BEGIN

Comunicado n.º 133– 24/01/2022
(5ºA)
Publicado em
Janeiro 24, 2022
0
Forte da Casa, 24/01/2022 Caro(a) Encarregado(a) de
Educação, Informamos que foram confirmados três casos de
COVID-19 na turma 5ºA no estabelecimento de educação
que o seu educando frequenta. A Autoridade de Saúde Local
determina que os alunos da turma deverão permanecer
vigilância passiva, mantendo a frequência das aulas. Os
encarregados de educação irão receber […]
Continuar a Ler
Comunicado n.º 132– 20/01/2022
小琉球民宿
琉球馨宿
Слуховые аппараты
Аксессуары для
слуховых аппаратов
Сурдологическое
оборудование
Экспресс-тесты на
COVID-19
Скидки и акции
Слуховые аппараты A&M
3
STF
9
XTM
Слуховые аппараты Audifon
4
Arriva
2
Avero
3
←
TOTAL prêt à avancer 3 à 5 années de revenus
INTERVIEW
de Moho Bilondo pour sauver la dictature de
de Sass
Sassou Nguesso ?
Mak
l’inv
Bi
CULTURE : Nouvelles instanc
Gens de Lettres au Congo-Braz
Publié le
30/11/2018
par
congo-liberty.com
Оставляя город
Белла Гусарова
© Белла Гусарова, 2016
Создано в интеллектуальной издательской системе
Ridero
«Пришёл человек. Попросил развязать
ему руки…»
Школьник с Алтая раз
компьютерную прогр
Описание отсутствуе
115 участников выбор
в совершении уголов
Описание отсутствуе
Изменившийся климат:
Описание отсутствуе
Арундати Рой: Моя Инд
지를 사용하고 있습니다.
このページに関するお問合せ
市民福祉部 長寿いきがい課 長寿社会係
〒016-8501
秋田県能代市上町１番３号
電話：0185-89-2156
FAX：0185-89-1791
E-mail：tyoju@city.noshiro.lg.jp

END

[Requirement] Could you copy out all of the records above exactly?

[Written response]
Comunicado n.º 133– 24/01/2022
(5ºA)
Publicado em
Janeiro 24, 2022
0
Forte da Casa, 24/01/2022 Caro(a) Encarregado(a) de
Educação, Informamos que foram confirmados três casos de
COVID-19 na turma 5ºA no estabelecimento de educação
que o seu educando frequenta. A Autoridade de Saúde Local
determina que os alunos da turma deverão permanecer
vigilância passiva, mantendo a frequência das aulas. Os
encarregados de educação irão receber […]
Continuar a Ler
Comunicado n.º 132– 20/01/2022
小琉球民宿
琉球馨宿
Слуховые аппараты
Аксессуары для
слуховых аппаратов
Сурдологическое
оборудование
Экспресс-тесты на
COVID-19
Скидки и акции
Слуховые аппараты A&M
3
STF
9
XTM
Слуховые аппараты Audifon
4
Arriva
2
Avero
3
←
TOTAL prêt à avancer 3 à 5 années de revenus
INTERVIEW
de Moho Bilondo pour sauver la dictature de
de Sass
Sassou Nguesso ?
Mak
l’inv
Bi
CULTURE : Nouvelles instanc
Gens de Lettres au Congo-Braz
Publié le
30/11/2018
par
congo-liberty.com
Оставляя город
Белла Гусарова
© Белла Гусарова, 2016
Создано в интеллектуальной издательской системе
Ridero
«Пришёл человек. Попросил развязать
ему руки…»
Школьник с Алтая раз
компьютерную прогр
Описание отсутствуе
115 участников выбор
в совершении уголов
Описание отсутствуе
Изменившийся климат:
Описание отсутствуе
Арундати Рой: Моя Инд
지를 사용하고 있습니다.
このページに関するお問合せ
市民福祉部 長寿いきがい課 長寿社会係
〒016-8501
秋田県能代市上町１番３号
電話：0185-89-2156
FAX：0185-89-1791
E-mail：tyoju@city.noshiro.lg.jp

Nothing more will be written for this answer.